Устраивая свой быт в литературной семье, Ваш знаменитый кот Магвай не мог не возлюбить запах свеженапечатанных книг. Не собирается ли и он издать «Житейские похождения кота Магвая»?
Зря глумитесь, поскольку ни о каких «похождениях» кота Магвая теперь не может быть и речи… А ведь я его предупреждал: заканчивай свои мартовские песни. Такая вот получилась «Дискотека Авария». Теперь Магвай валяется на пуфике и апатично наблюдает, как бегемоты в телевизоре занимаются воспроизводством. Думаю, что он замышляет кляузу – «почему в дневное время на канале „Планета животных“ транслируют эротические программы?!». Вдобавок Магвай еще раз обнюхал «Голубое сало» Владимира Сорокина и заявил, что никакого сала и порнографии там нет. Вот бегемоты на голубом экране и в самом деле черт знает чем занимаются… А в остальном Магвай – истинный перс. С удовольствием ест финики, инжир и сушеные бананы, а если поперчить свеклу и заправить ее майонезом, то – тоже с большим аппетитом.

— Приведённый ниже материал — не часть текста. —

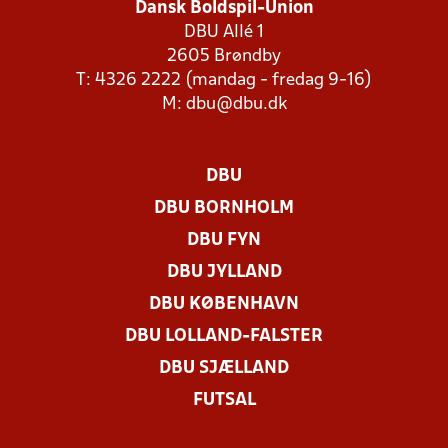
Dansk Boldspil-Union
DBU Allé 1
2605 Brøndby
T: 4326 2222 (mandag - fredag 9-16)
M:
dbu@dbu.dk
DBU
DBU BORNHOLM
DBU FYN
DBU JYLLAND
DBU KØBENHAVN
DBU LOLLAND-FALSTER
DBU SJÆLLAND
FUTSAL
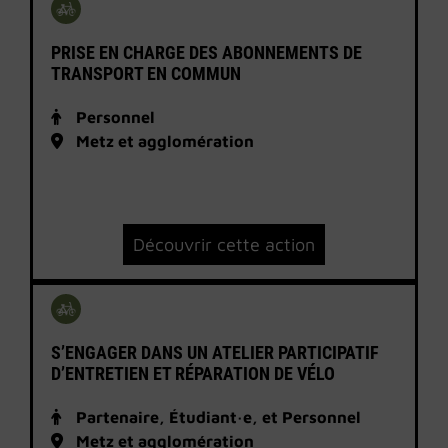
PRISE EN CHARGE DES ABONNEMENTS DE
TRANSPORT EN COMMUN
Personnel
Metz et agglomération
Découvrir cette action
S’ENGAGER DANS UN ATELIER PARTICIPATIF
D’ENTRETIEN ET RÉPARATION DE VÉLO
Partenaire, Étudiant·e, et Personnel
Metz et agglomération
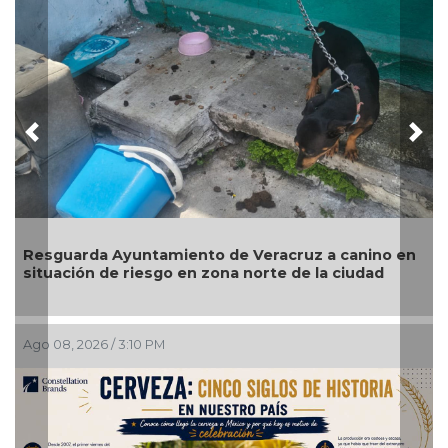
Previous
Nex
 a canino en
Operativos dejan 27 detenidos, dos pers
la ciudad
rescatadas y más de 200 dosis asegurad
Ago 08, 2026 / 2:13 PM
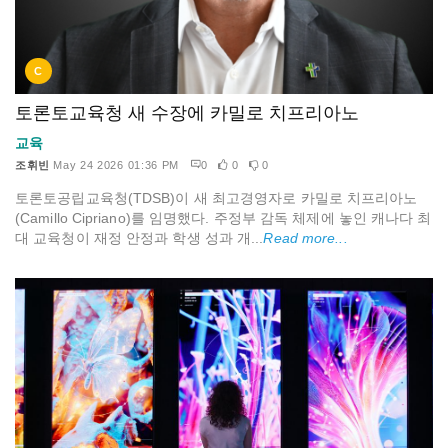
C
토론토교육청 새 수장에 카밀로 치프리아노
교육
조휘빈
May 24 2026 01:36 PM
0
0
0
토론토공립교육청(TDSB)이 새 최고경영자로 카밀로 치프리아노
(Camillo Cipriano)를 임명했다. 주정부 감독 체제에 놓인 캐나다 최
대 교육청이 재정 안정과 학생 성과 개...
Read more...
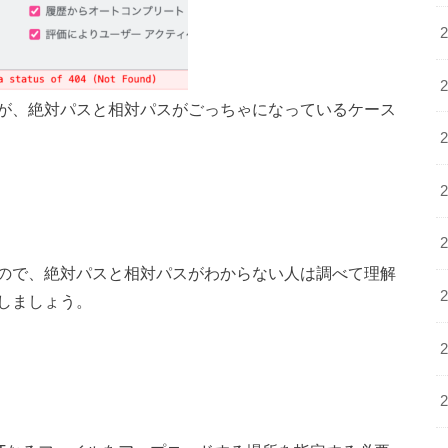
が、絶対パスと相対パスがごっちゃになっているケース
ので、絶対パスと相対パスがわからない人は調べて理解
しましょう。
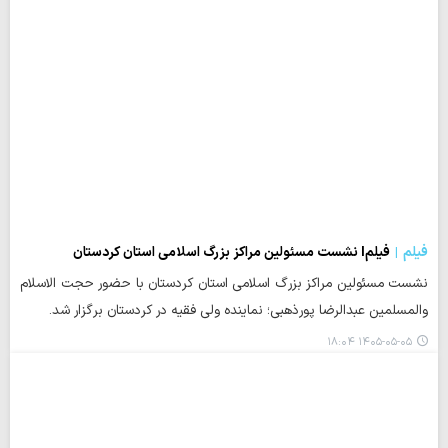
فیلم
فیلمl نشست مسئولین مراکز بزرگ اسلامی استان کردستان
نشست مسئولین مراکز بزرگ اسلامی استان کردستان با حضور حجت الاسلام
والمسلمین عبدالرضا پورذهبی؛ نماینده ولی فقیه در کردستان برگزار شد.
۱۴۰۵-۰۵-۰۵ ۱۸:۰۴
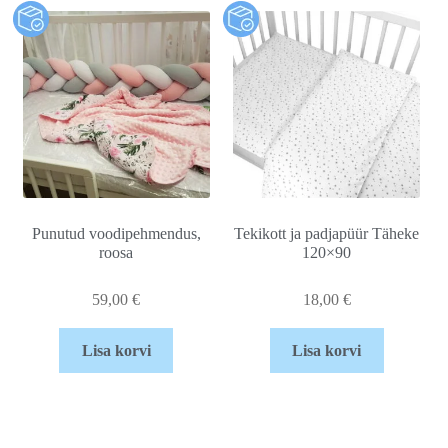
Punutud voodipehmendus,
Tekikott ja padjapüür Täheke
roosa
120×90
59,00
€
18,00
€
Lisa korvi
Lisa korvi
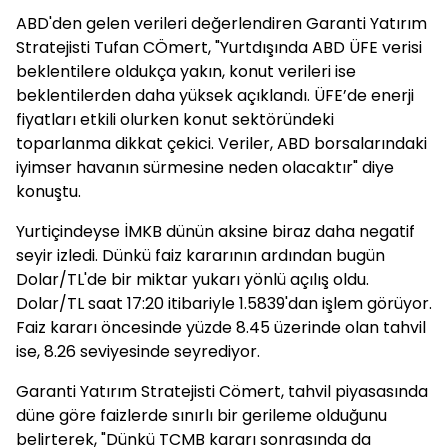
ABD'den gelen verileri değerlendiren Garanti Yatırım
Stratejisti Tufan CÖmert, "Yurtdışında ABD ÜFE verisi
beklentilere oldukça yakın, konut verileri ise
beklentilerden daha yüksek açıklandı. ÜFE’de enerji
fiyatları etkili olurken konut sektöründeki
toparlanma dikkat çekici. Veriler, ABD borsalarındaki
iyimser havanın sürmesine neden olacaktır" diye
konuştu.
Yurtiçindeyse İMKB dünün aksine biraz daha negatif
seyir izledi. Dünkü faiz kararının ardından bugün
Dolar/TL'de bir miktar yukarı yönlü açılış oldu.
Dolar/TL saat 17:20 itibariyle 1.5839'dan işlem görüyor.
Faiz kararı öncesinde yüzde 8.45 üzerinde olan tahvil
ise, 8.26 seviyesinde seyrediyor.
Garanti Yatırım Stratejisti Cömert, tahvil piyasasında
düne göre faizlerde sınırlı bir gerileme olduğunu
belirterek, "Dünkü TCMB kararı sonrasında da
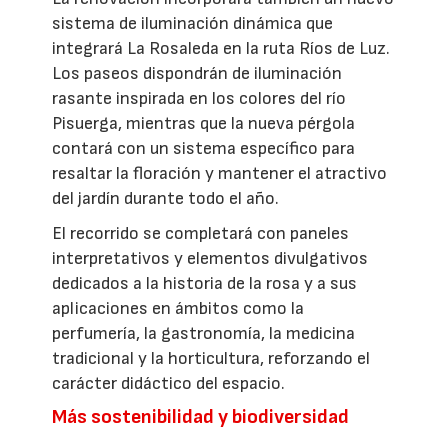
sistema de iluminación dinámica que
integrará La Rosaleda en la ruta Ríos de Luz.
Los paseos dispondrán de iluminación
rasante inspirada en los colores del río
Pisuerga, mientras que la nueva pérgola
contará con un sistema específico para
resaltar la floración y mantener el atractivo
del jardín durante todo el año.
El recorrido se completará con paneles
interpretativos y elementos divulgativos
dedicados a la historia de la rosa y a sus
aplicaciones en ámbitos como la
perfumería, la gastronomía, la medicina
tradicional y la horticultura, reforzando el
carácter didáctico del espacio.
Más sostenibilidad y biodiversidad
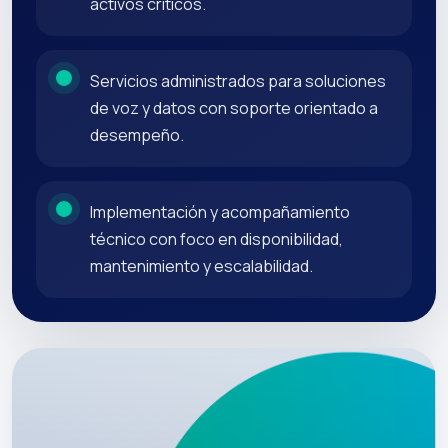
activos críticos.
Servicios administrados para soluciones
de voz y datos con soporte orientado a
desempeño.
Implementación y acompañamiento
técnico con foco en disponibilidad,
mantenimiento y escalabilidad.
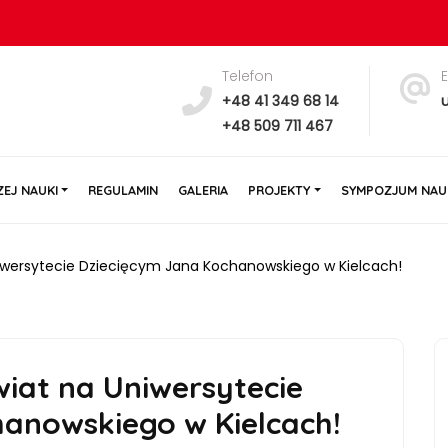
Telefon
y
+48 41 349 68 14
+48 509 711 467
EJ NAUKI
REGULAMIN
GALERIA
PROJEKTY
SYMPOZJUM NAU
wersytecie Dziecięcym Jana Kochanowskiego w Kielcach!
at na Uniwersytecie
anowskiego w Kielcach!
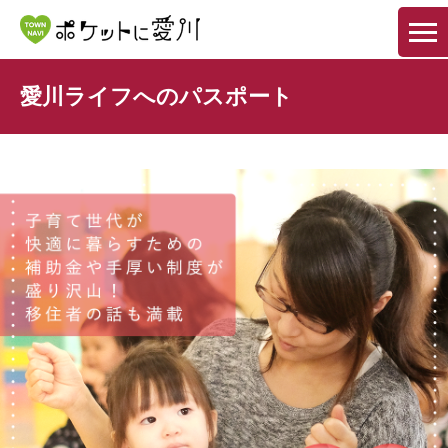
愛川ライフへのパスポート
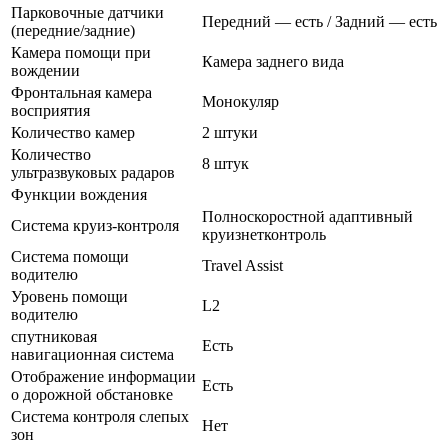
Парковочные датчики
Передний — есть / Задний — есть
(передние/задние)
Камера помощи при
Камера заднего вида
вождении
Фронтальная камера
Монокуляр
восприятия
Количество камер
2 штуки
Количество
8 штук
ультразвуковых радаров
Функции вождения
Полноскоростной адаптивный
Система круиз-контроля
круизнетконтроль
Система помощи
Travel Assist
водителю
Уровень помощи
L2
водителю
спутниковая
Есть
навигационная система
Отображение информации
Есть
о дорожной обстановке
Система контроля слепых
Нет
зон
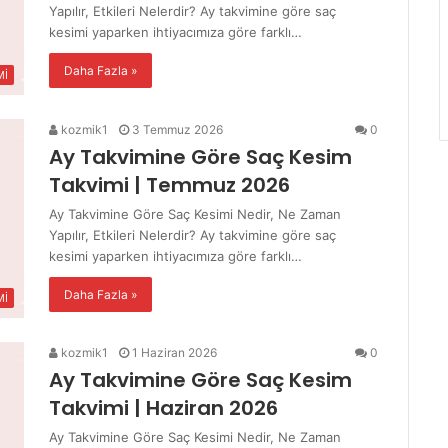
Yapılır, Etkileri Nelerdir? Ay takvimine göre saç
kesimi yaparken ihtiyacımıza göre farklı…
Daha Fazla »
Mİ
kozmik1
3 Temmuz 2026
0
Ay Takvimine Göre Saç Kesim
Takvimi | Temmuz 2026
Ay Takvimine Göre Saç Kesimi Nedir, Ne Zaman
Yapılır, Etkileri Nelerdir? Ay takvimine göre saç
kesimi yaparken ihtiyacımıza göre farklı…
Daha Fazla »
Mİ
kozmik1
1 Haziran 2026
0
Ay Takvimine Göre Saç Kesim
Takvimi | Haziran 2026
Ay Takvimine Göre Saç Kesimi Nedir, Ne Zaman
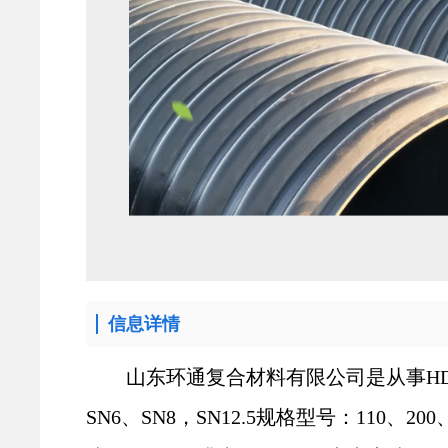
信息详情
山东环通复合材料有限公司是从事
H
SN6、SN8，SN12.5规格型号：110、200、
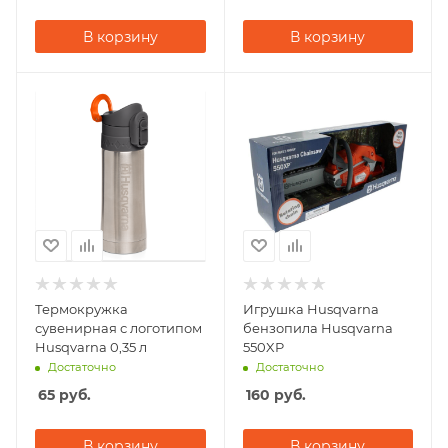
В корзину
В корзину
Термокружка
Игрушка Husqvarna
сувенирная с логотипом
бензопила Husqvarna
Husqvarna 0,35 л
550XP
Достаточно
Достаточно
65
руб.
160
руб.
В корзину
В корзину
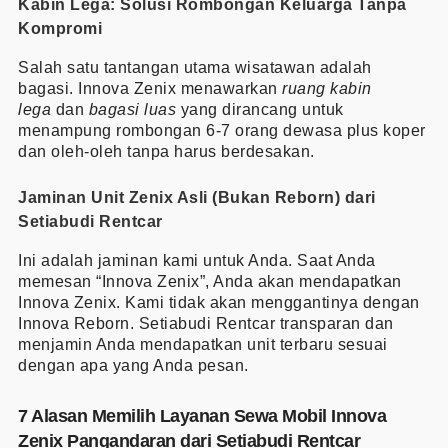
Kabin Lega: Solusi Rombongan Keluarga Tanpa
Kompromi
Salah satu tantangan utama wisatawan adalah
bagasi. Innova Zenix menawarkan
ruang kabin
lega
dan
bagasi luas
yang dirancang untuk
menampung rombongan 6-7 orang dewasa plus koper
dan oleh-oleh tanpa harus berdesakan.
Jaminan Unit Zenix Asli (Bukan Reborn) dari
Setiabudi Rentcar
Ini adalah jaminan kami untuk Anda. Saat Anda
memesan “Innova Zenix”, Anda akan mendapatkan
Innova Zenix. Kami tidak akan menggantinya dengan
Innova Reborn. Setiabudi Rentcar transparan dan
menjamin Anda mendapatkan unit terbaru sesuai
dengan apa yang Anda pesan.
7 Alasan Memilih Layanan Sewa Mobil Innova
Zenix Pangandaran dari Setiabudi Rentcar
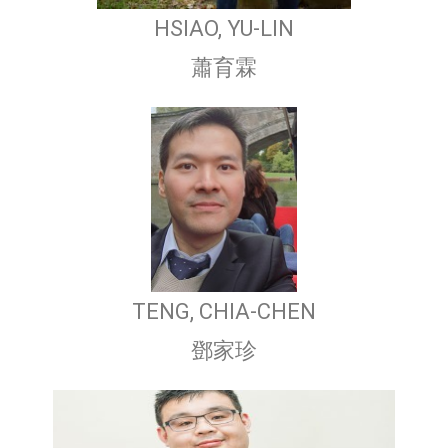
HSIAO, YU-LIN
蕭育霖
TENG, CHIA-CHEN
鄧家珍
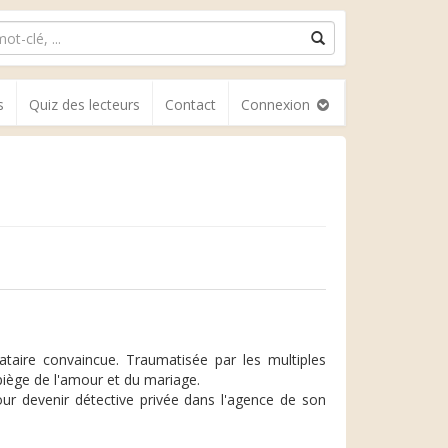
s
Quiz des lecteurs
Contact
Connexion
taire convaincue. Traumatisée par les multiples
 piège de l'amour et du mariage.
ur devenir détective privée dans l'agence de son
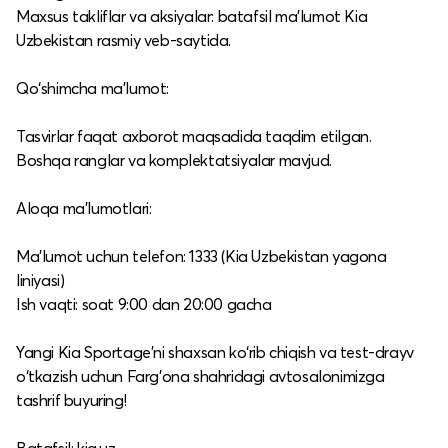
Maxsus takliflar va aksiyalar: batafsil ma’lumot Kia
Uzbekistan rasmiy veb-saytida.​
Qo‘shimcha ma’lumot:
Tasvirlar faqat axborot maqsadida taqdim etilgan.​
Boshqa ranglar va komplektatsiyalar mavjud.​
Aloqa ma’lumotlari:
Ma’lumot uchun telefon: 1333 (Kia Uzbekistan yagona
liniyasi)​
Ish vaqti: soat 9:00 dan 20:00 gacha​
Yangi Kia Sportage'ni shaxsan ko‘rib chiqish va test-drayv
o‘tkazish uchun Farg'ona shahridagi avtosalonimizga
tashrif buyuring!​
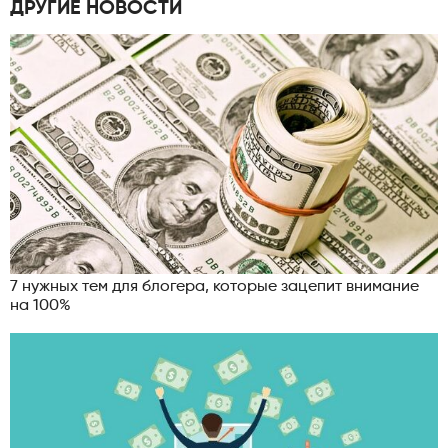
ДРУГИЕ НОВОСТИ
7 нужных тем для блогера, которые зацепит внимание
на 100%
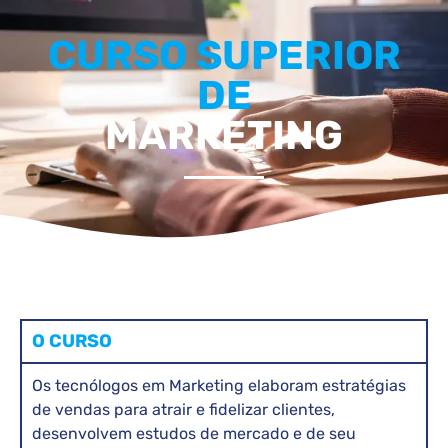
CURSO SUPERIOR
DE
MARKETING
O CURSO
Os tecnólogos em Marketing elaboram estratégias
de vendas para atrair e fidelizar clientes,
desenvolvem estudos de mercado e de seu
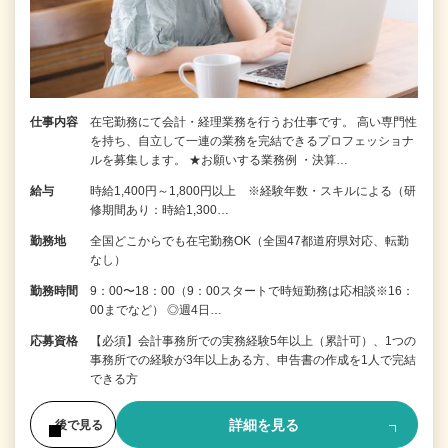
仕事内容
在宅勤務にて会計・経理業務を行うお仕事です。 高い専門性
を持ち、自立して一連の業務を完結できるプロフェッショナ
ルを募集します。 ★お願いする業務例 ・決算…
給与
時給1,400円～1,800円以上 ※経験年数・スキルによる（研
修期間あり：時給1,300…
勤務地
全国どこからでも在宅勤務OK（全国47都道府県対応、転勤
なし）
勤務時間
9：00〜18：00（9：00スタートで時短勤務は応相談※16：
00までなど） ◎週4日…
応募資格
【必須】会計事務所での実務経験5年以上（累計可）、1つの
事務所での経験が3年以上ある方、申告書の作成を1人で完結
できる方
詳細を見る
後で見る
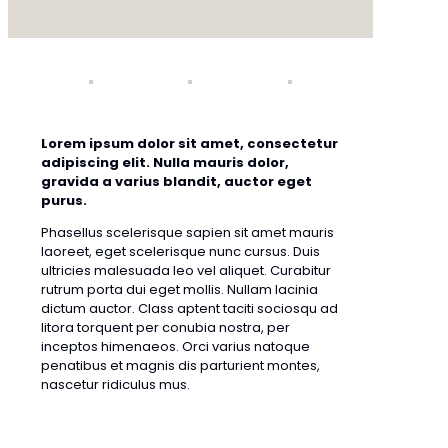
Lorem ipsum dolor sit amet, consectetur
adipiscing elit. Nulla mauris dolor,
gravida a varius blandit, auctor eget
purus.
Phasellus scelerisque sapien sit amet mauris
laoreet, eget scelerisque nunc cursus. Duis
ultricies malesuada leo vel aliquet. Curabitur
rutrum porta dui eget mollis. Nullam lacinia
dictum auctor. Class aptent taciti sociosqu ad
litora torquent per conubia nostra, per
inceptos himenaeos. Orci varius natoque
penatibus et magnis dis parturient montes,
nascetur ridiculus mus.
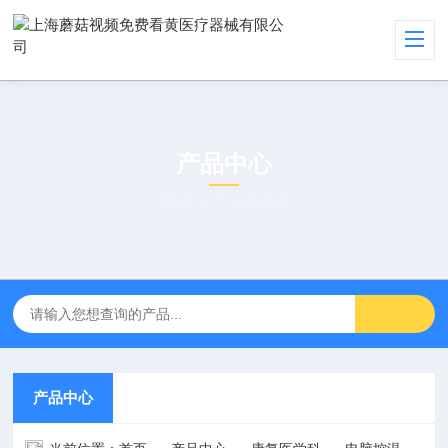
产品中心
PRODUCT CENTER
产品中心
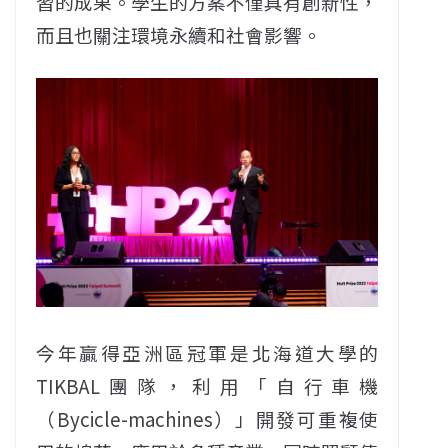
習的成果。學生的方案不僅具有創新性，
而且也關注環境永續和社會影響。
今年贏得亞洲區冠軍是北海道大學的
TIKBAL團隊，利用「自行車機
（Bycicle-machines）」開發可重複使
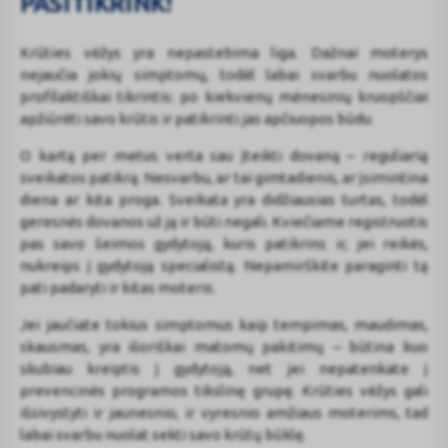
PASITIKRINK!
Krūties vėžys yra nepastebima liga. Dažnai moterys
nejaučia jokių simptomų, todėl labai svarbu nuolatos
profilaktiškai tikrintis: po kiekvienų mėnesinių kruopščiai
apžiūrėti savo krūtis ir patikrinti jas apčiuopos būdu.
O kartą per metus verta sau įteikti dovaną – reguliarią
sveikatos patikrą. Nesvarbu, ar tai gimtadienis, ar įsimintina
diena ar kita proga. Sveikata yra didžiausias turtas, todėl
geresnės dovanos už ją ir būti negali. Kviečiame registruotis
pas savo šeimos gydytoją, kuris patikrins ir, jei reikės,
nukreips į gydytoją specialistą. Nepamirškite paraginti tą
pati padaryti ir kitas moteris.
Jei jaučiate tokius simptomus kaip tempimas, maudimas,
skausmas, yra išoriškai matomų pakitimų – būtina kuo
skubiau kreiptis į gydytoją, net jei nepatenkate į
prevencinės programos tikslinę grupę. Krūties vėžys gali
išsivystyti ir jaunesnio, ir vyresnio amžiaus moterims, tad
labai svarbu nuolat sekti savo krūtų būklę.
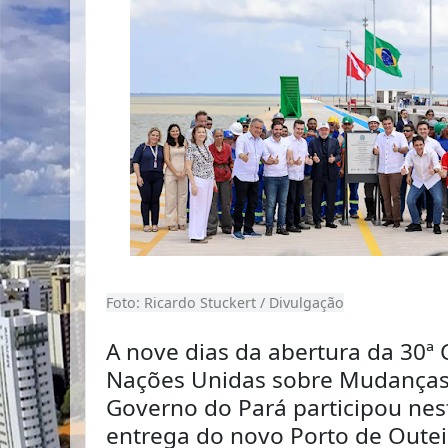
Foto: Ricardo Stuckert / Divulgação
A nove dias da abertura da 30ª 
Nações Unidas sobre Mudanças 
Governo do Pará participou nes
entrega do novo Porto de Outei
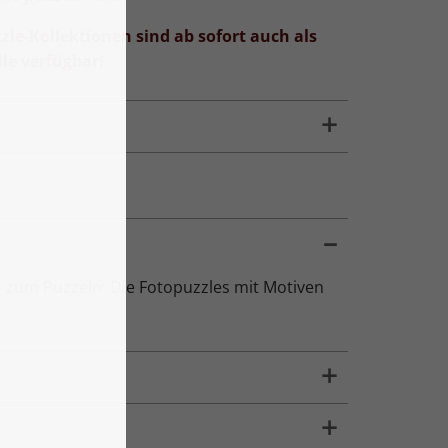
zle-Kollektionen sind ab sofort auch als
le verfügbar!
r zum Puzzeln: Die Fotopuzzles mit Motiven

Простите, но чем еще кроме книг и кота примечателен Ваш дом?
Лестницами. На которых все время что-нибудь валяется, включая книги и Магвая… Вот по этому поводу – следующий исторический анекдот… Петрарка, страстный почитатель Цицерона, обнаружил в Вероне многочисленные сочинения знаменитого римлянина и принялся их переписывать. В результате долгих и усердных трудов у Петрарки получился объемистый фолиант из писем Цицерона, который не помещался ни на одну книжную полку. Не зная, куда его можно пристроить, Петрарка положил фолиант на пол, как теперь говорят – в прихожей. Вскоре, возвращаясь с прогулки, Петрарка споткнулся об этот «кирпич» и повредил себе ногу. На следующий день повторилось то же самое, и на другой день – аналогичное. Несчастный Петрарка все время бился о Цицерона, покуда не слег от полученных травм… Мораль сей басни такова: не сотвори себе кумира. А я, спотыкаясь на «лестнице знаний» о чью-нибудь книгу, всякий раз теперь вскрикиваю: «Вашу мамашу! Цицерон!!!»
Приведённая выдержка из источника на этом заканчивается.